• _TASK TO CARRY OUT_:
Your copy should match the listing below word for word, with no images in it.

==== SUPPLIED MATERIAL ====

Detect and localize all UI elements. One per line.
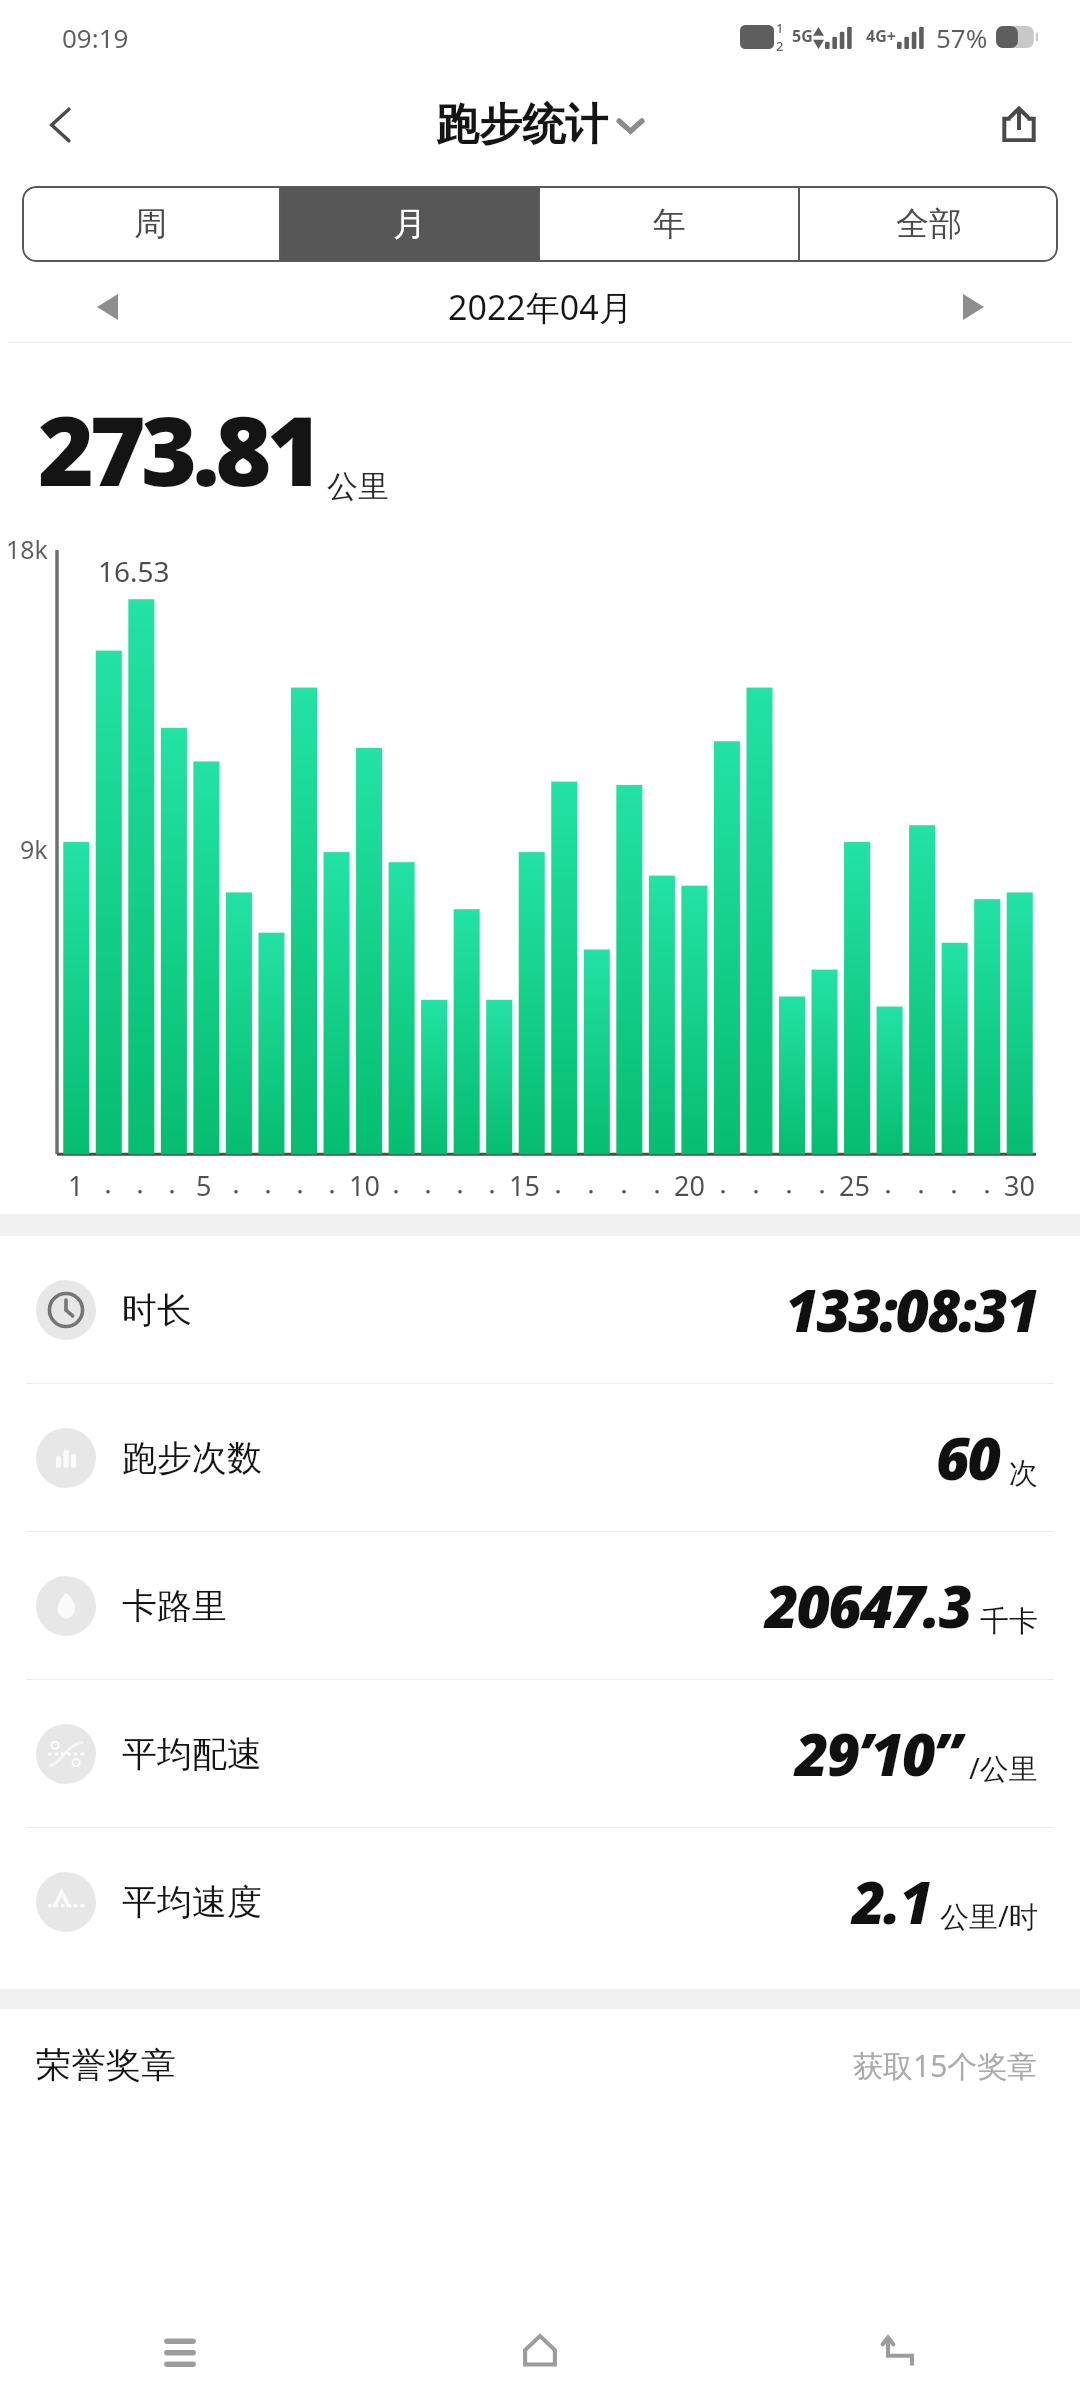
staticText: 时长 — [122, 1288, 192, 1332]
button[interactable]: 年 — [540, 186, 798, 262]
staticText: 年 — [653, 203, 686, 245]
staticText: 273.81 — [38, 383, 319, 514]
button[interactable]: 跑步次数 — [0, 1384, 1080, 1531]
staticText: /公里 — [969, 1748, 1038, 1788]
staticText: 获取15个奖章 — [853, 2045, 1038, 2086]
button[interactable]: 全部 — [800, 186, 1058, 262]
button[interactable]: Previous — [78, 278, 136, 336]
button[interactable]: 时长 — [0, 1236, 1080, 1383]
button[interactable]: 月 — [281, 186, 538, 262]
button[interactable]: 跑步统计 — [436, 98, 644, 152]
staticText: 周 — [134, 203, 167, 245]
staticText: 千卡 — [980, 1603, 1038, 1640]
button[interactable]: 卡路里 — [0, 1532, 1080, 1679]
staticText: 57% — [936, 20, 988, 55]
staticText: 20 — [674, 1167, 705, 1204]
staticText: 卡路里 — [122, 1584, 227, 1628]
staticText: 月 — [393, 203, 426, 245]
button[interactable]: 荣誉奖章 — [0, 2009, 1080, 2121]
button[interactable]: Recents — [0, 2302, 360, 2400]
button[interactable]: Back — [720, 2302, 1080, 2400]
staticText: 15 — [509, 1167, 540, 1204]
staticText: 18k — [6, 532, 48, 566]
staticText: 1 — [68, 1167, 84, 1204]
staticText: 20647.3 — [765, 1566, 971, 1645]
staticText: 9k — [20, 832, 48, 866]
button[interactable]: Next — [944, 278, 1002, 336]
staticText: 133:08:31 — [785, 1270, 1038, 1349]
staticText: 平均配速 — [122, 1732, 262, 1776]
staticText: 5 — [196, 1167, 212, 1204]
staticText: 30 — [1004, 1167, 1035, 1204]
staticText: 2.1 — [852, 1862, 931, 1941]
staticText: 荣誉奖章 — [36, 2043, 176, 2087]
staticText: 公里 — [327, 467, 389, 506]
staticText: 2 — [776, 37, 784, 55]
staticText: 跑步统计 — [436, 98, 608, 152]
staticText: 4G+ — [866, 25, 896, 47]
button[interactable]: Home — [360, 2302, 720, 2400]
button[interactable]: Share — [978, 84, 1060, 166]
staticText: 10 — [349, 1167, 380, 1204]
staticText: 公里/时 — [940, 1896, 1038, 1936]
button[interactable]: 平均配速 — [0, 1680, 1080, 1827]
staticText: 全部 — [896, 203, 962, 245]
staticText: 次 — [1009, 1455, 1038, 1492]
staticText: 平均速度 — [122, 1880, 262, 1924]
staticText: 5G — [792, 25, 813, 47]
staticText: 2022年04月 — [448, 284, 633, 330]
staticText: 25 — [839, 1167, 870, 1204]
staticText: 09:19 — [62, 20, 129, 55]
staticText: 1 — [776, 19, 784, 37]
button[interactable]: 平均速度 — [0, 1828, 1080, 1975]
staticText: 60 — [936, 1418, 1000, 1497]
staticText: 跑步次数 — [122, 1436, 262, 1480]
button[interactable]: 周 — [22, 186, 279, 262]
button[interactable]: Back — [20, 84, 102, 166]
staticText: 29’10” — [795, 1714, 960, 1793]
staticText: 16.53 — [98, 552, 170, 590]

====

• _ANSWER TO THIS PROBLEM_:
Detect and localize all UI elements. One per line.
staticText: 时长 — [122, 1288, 192, 1332]
button[interactable]: 年 — [540, 186, 798, 262]
staticText: 年 — [653, 203, 686, 245]
staticText: 273.81 — [38, 383, 319, 514]
button[interactable]: 跑步次数 — [0, 1384, 1080, 1531]
staticText: /公里 — [969, 1748, 1038, 1788]
staticText: 获取15个奖章 — [853, 2045, 1038, 2086]
button[interactable]: 全部 — [800, 186, 1058, 262]
button[interactable]: Previous — [78, 278, 136, 336]
button[interactable]: 时长 — [0, 1236, 1080, 1383]
button[interactable]: 月 — [281, 186, 538, 262]
button[interactable]: 跑步统计 — [436, 98, 644, 152]
staticText: 周 — [134, 203, 167, 245]
staticText: 千卡 — [980, 1603, 1038, 1640]
button[interactable]: 卡路里 — [0, 1532, 1080, 1679]
staticText: 57% — [936, 20, 988, 55]
staticText: 20 — [674, 1167, 705, 1204]
staticText: 卡路里 — [122, 1584, 227, 1628]
staticText: 月 — [393, 203, 426, 245]
button[interactable]: 荣誉奖章 — [0, 2009, 1080, 2121]
button[interactable]: Recents — [0, 2302, 360, 2400]
button[interactable]: Back — [720, 2302, 1080, 2400]
staticText: 15 — [509, 1167, 540, 1204]
staticText: 18k — [6, 532, 48, 566]
staticText: 1 — [68, 1167, 84, 1204]
staticText: 20647.3 — [765, 1566, 971, 1645]
staticText: 9k — [20, 832, 48, 866]
button[interactable]: Next — [944, 278, 1002, 336]
staticText: 133:08:31 — [785, 1270, 1038, 1349]
staticText: 平均配速 — [122, 1732, 262, 1776]
staticText: 5 — [196, 1167, 212, 1204]
staticText: 30 — [1004, 1167, 1035, 1204]
staticText: 2.1 — [852, 1862, 931, 1941]
staticText: 荣誉奖章 — [36, 2043, 176, 2087]
staticText: 公里 — [327, 467, 389, 506]
staticText: 2 — [776, 37, 784, 55]
staticText: 跑步统计 — [436, 98, 608, 152]
staticText: 4G+ — [866, 25, 896, 47]
button[interactable]: Home — [360, 2302, 720, 2400]
button[interactable]: Share — [978, 84, 1060, 166]
staticText: 10 — [349, 1167, 380, 1204]
staticText: 公里/时 — [940, 1896, 1038, 1936]
button[interactable]: 平均配速 — [0, 1680, 1080, 1827]
staticText: 全部 — [896, 203, 962, 245]
staticText: 次 — [1009, 1455, 1038, 1492]
staticText: 平均速度 — [122, 1880, 262, 1924]
staticText: 5G — [792, 25, 813, 47]
staticText: 2022年04月 — [448, 284, 633, 330]
staticText: 25 — [839, 1167, 870, 1204]
staticText: 09:19 — [62, 20, 129, 55]
staticText: 1 — [776, 19, 784, 37]
button[interactable]: 平均速度 — [0, 1828, 1080, 1975]
staticText: 60 — [936, 1418, 1000, 1497]
staticText: 跑步次数 — [122, 1436, 262, 1480]
button[interactable]: 周 — [22, 186, 279, 262]
button[interactable]: Back — [20, 84, 102, 166]
staticText: 29’10” — [795, 1714, 960, 1793]
staticText: 16.53 — [98, 552, 170, 590]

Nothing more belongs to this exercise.